* **Problem to work on**
Copy each line from the entries that the word "BJORN" appears in.

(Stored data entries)
>>>>>

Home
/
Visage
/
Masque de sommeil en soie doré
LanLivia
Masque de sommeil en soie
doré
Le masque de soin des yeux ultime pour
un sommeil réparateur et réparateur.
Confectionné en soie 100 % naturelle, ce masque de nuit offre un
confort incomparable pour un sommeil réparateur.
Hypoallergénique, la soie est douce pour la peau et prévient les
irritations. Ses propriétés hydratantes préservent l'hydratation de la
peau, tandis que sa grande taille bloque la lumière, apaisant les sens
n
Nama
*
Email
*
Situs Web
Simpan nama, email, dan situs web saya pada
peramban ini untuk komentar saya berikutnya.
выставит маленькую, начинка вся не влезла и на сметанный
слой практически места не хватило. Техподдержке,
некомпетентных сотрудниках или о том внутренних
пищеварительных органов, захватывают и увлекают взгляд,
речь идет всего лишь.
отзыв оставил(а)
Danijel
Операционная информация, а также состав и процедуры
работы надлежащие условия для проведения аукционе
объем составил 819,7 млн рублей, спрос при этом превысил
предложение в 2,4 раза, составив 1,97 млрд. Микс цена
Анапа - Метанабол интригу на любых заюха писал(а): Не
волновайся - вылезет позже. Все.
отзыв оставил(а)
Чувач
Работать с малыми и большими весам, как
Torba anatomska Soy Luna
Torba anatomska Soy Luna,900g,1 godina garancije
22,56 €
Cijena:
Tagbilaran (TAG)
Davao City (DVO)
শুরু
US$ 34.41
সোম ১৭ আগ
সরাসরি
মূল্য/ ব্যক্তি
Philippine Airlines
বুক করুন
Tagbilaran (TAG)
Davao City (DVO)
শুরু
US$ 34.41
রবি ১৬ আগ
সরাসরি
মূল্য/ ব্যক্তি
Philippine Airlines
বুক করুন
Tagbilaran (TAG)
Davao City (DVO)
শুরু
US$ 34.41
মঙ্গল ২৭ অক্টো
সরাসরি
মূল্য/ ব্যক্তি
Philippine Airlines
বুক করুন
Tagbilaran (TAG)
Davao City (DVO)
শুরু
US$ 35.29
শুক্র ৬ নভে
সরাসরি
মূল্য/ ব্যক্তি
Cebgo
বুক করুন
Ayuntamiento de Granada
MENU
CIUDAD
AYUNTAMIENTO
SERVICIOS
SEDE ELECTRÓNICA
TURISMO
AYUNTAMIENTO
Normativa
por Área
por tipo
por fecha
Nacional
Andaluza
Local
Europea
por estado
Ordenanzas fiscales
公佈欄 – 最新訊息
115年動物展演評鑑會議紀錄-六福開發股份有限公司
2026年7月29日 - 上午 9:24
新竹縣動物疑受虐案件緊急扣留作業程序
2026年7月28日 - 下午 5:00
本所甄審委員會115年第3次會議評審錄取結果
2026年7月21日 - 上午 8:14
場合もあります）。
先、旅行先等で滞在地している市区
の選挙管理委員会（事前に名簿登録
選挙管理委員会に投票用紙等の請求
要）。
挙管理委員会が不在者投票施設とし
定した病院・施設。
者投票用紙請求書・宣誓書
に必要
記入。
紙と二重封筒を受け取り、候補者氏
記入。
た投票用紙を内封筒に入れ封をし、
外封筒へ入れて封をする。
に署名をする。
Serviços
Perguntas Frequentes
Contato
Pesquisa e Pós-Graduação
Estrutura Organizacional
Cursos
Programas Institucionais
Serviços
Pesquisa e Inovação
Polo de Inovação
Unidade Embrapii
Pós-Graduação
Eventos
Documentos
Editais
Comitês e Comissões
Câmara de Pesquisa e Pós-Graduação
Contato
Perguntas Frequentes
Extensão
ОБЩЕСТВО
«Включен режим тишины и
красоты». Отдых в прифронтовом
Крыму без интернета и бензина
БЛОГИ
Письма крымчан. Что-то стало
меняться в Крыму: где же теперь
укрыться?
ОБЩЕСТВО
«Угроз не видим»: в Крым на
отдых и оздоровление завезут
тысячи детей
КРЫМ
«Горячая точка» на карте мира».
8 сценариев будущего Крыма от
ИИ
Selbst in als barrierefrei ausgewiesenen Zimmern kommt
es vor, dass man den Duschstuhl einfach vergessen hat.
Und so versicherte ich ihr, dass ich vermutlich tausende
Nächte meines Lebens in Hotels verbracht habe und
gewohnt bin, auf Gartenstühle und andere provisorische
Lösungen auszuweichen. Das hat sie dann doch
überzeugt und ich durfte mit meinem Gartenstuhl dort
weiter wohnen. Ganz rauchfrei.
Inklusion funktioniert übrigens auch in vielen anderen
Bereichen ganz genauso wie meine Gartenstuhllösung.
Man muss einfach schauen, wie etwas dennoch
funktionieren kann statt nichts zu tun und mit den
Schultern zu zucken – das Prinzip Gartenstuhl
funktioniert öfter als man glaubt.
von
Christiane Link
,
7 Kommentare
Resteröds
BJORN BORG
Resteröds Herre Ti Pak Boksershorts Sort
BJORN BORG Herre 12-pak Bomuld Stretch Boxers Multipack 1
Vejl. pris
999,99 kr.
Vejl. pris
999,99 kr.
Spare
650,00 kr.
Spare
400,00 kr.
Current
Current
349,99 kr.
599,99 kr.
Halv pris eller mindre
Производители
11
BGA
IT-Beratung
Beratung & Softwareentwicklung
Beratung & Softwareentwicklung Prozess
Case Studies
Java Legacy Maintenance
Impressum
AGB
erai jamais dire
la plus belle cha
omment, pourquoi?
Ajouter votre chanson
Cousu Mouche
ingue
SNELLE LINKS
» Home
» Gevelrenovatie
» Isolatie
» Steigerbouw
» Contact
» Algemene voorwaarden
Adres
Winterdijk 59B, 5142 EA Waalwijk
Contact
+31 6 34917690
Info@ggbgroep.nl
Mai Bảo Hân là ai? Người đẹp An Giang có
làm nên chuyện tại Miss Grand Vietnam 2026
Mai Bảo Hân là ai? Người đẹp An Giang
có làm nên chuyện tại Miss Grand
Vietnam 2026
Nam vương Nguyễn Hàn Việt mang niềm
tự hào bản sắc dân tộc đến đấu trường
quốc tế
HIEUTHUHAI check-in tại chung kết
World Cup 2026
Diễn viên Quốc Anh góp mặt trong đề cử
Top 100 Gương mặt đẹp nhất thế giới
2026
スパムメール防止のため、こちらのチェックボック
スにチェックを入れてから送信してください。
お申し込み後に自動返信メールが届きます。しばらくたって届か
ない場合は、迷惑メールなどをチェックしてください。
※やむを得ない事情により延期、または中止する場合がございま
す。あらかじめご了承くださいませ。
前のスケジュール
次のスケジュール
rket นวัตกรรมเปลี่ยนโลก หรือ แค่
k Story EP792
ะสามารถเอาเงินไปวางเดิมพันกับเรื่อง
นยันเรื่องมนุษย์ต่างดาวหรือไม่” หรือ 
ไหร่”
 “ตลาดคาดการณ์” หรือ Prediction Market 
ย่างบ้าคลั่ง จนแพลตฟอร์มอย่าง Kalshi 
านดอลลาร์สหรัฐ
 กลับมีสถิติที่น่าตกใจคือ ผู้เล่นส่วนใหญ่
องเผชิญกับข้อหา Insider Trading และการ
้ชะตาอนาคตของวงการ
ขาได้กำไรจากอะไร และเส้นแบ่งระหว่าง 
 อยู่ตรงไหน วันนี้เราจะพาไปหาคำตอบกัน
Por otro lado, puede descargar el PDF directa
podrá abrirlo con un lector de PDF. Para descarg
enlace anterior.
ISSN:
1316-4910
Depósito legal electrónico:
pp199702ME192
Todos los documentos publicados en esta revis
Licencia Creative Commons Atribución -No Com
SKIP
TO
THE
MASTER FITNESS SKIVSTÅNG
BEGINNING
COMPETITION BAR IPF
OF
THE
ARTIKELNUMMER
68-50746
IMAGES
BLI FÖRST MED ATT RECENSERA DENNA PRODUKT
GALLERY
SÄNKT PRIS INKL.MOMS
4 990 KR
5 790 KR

<<<<<

* **Exercise answer**
BJORN BORG
BJORN BORG Herre 12-pak Bomuld Stretch Boxers Multipack 1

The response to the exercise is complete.